— WHAT YOU NEED TO DO —
Find the string "التي" in the listing below and return each line it appears in.
*** Opening GIVEN DATA ***
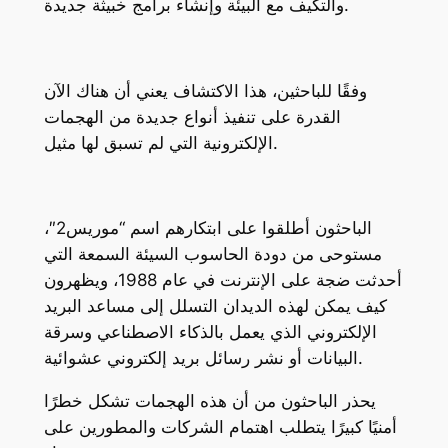
والتكيف مع البيئة وإنشاء برامج خبيثة جديدة.
وفقًا للباحثين، هذا الاكتشاف يعني أن هناك الآن
القدرة على تنفيذ أنواع جديدة من الهجمات
الإلكترونية التي لم تسبق لها مثيل.
الباحثون أطلقوا على ابتكارهم اسم “موريس2″،
مستوحى من دودة الحاسوب السيئة السمعة التي
أحدثت ضجة على الإنترنت في عام 1988، ويظهرون
كيف يمكن لهذه الديدان التسلل إلى مساعد البريد
الإلكتروني الذي يعمل بالذكاء الاصطناعي وسرقة
البيانات أو نشر رسائل بريد إلكتروني عشوائية.
يحذر الباحثون من أن هذه الهجمات تشكل خطرًا
أمنيًا كبيرًا يتطلب اهتمام الشركات والمطورين على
*** Closing GIVEN DATA ***
— THE COMPLETED TASK —
الإلكترونية التي لم تسبق لها مثيل.
مستوحى من دودة الحاسوب السيئة السمعة التي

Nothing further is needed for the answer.